ATIŞTIRMA KRİZLERİNDEN KURTULUN
Gün içinde sık ve az öğünler yemek, iştahınızın hakimiyetten çıkmasını önlemenin en kolay yolu. Belki yeniden arada bir şeyler atıştırmak isteyebilirsiniz, ama bu sefer gıdanız ölçüler az olacaktır. Böyle bir gidişatta atıştırmak için sıhhatli karbonhidratlara yönelin, zira bu yiyecek cinsi sindirim sisteminde daha uzun vakit kalıyor ve şeker seviyenizi usulca yükselterek daha uzun süreli bir tokluk hissi sağlıyor.
ÇİĞNEYEREK YİYİN
Besinleri uzun vakit çiğnedikten sonra yutmak, beynin bedene giren gıdaları kaydolmasına zaman tanımak anlamına geliyor. Üstelik bu biçimde tat alma duyusu da tatmin oluyor. Böylece doyduğunuzu kavramanızla, yemeye son vermeniz arasındaki zaman kısalıyor. Fazla yemekten kaynaklanan sindirim meselelerinden kurtulmanız da ayrı bir avantaj!

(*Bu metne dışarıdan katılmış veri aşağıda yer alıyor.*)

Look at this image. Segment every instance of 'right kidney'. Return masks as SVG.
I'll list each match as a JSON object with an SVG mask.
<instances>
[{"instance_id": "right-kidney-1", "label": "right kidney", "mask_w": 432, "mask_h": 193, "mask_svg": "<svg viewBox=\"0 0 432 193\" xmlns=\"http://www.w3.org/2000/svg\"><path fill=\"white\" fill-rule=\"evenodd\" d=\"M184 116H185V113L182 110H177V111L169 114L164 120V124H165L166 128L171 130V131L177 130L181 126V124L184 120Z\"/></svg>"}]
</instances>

TAT ALMA DUYUNUZU UYANDIRIN
Yapılan araştırmalara göre, tat alma duyusunu farklı tatlarla tatmin etmek, daha az ölçülerle kanaat etmeyi sağlıyor. Aralıksız aynı yemeği yemek de, özellikle tadı güzelinize gitmiyorsa, bir vakit sonra tat alma mekanizmanızın iptal olmasına yol açıyor. Ve bu sebeple de kendinizi sanki hiç yemek yememiş gibi sezebiliyorsunuz. Böyle bir vaziyeti yasaklamak için öğünlerinizi taze otlarla ve baharatlarla tatlandırabilirsiniz.
BOL BOL SU İÇİN
Su içmek kendinizi tok sezmeniz açısından ehemmiyetli. Ayrıca bedeniniz susuz kaldığında çoğu zaman açlık hissine benzeyen sinyaller yolluyor. Bol su içmek, vücudunuzun su istediği zamanlarda yemeğe yönelmenizi yasaklayacaktır.

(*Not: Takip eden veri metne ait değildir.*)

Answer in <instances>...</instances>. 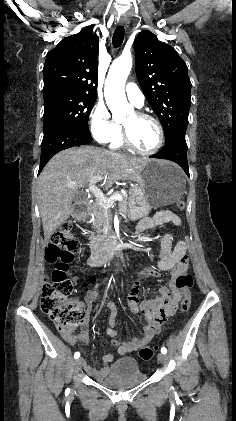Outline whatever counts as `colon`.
I'll use <instances>...</instances> for the list:
<instances>
[{"instance_id":"obj_1","label":"colon","mask_w":236,"mask_h":421,"mask_svg":"<svg viewBox=\"0 0 236 421\" xmlns=\"http://www.w3.org/2000/svg\"><path fill=\"white\" fill-rule=\"evenodd\" d=\"M176 208L184 210L185 203L179 201ZM78 250V241L72 232V224L64 223L53 235L48 245L45 258L55 264L51 275L46 280L41 292V308L60 331H70L86 322L87 316L84 307L68 300L78 281L69 273V263L73 261ZM189 261L182 257L176 266L175 284L182 293L180 313L184 314L190 309L192 276L187 272ZM90 283L96 282L91 276ZM155 346H144L139 355L143 360H150L155 353Z\"/></svg>"}]
</instances>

EFOR GEREKTİREN EGZERSİZLER YAPIN
Egzersizleriniz güçleştikçe beden ısınız çoğalıyor ve daha fazla kalori yakmaya başlıyorsunuz. Bu vaziyet de egzersizi takip eden birkaç saat süresince iştahınızın bastırılmasına neden oluyor. Böyle bir gidişatta olağan öğün saatinden birkaç saat evvel egzersiz yapmak en anlamlısı. Zira öğün saati geldiğinde spor yapmanın verdiği tesirle iştahınız azıcık daha kapanır. Fakat asla öğün sıçrama kusuruna düşmeyin, aksi halde hem bedeniniz cılız düşer, hem de bir vakit sonra fazla yeme isteği dinlersiniz.
YEME İSTEĞİ BEYİNDE BAŞLIYOR
Beyin, bedende enerjinin eksildiğini fark eder etmez açlık sezmemize yol açan kimyevi maddeler salgılıyor. Bunun neticeyi natürel olarak biz de yeme gereği seziyoruz. Ancak beynimizin bu kimyevi maddeleri salgılayan kısmı, aynı zamanda duyguları da hakimiyet ediyor. İşte, bunaldığımız veya kendimizi makûs sezdiğimizde hemen buzdolabına koşmamızın başlıca nedeni bu. Ayrıca yemeklerin tadı, kokusu veya görüntüsü de açlık duygusuna neden olabiliyor. Misalin, yemek sonrasında canınız tatlı sergeninde duran o dondurma kasesine sürüklüyorsa, bunun sebebi netlikle aç olmanız değil, hakimiyetten çıkan yeme isteğinizdir. Şayet bunu usunuzdan çıkarmazsanız, tokken yediğiniz yemek ölçüsünü en aza indirmiş olursunuz.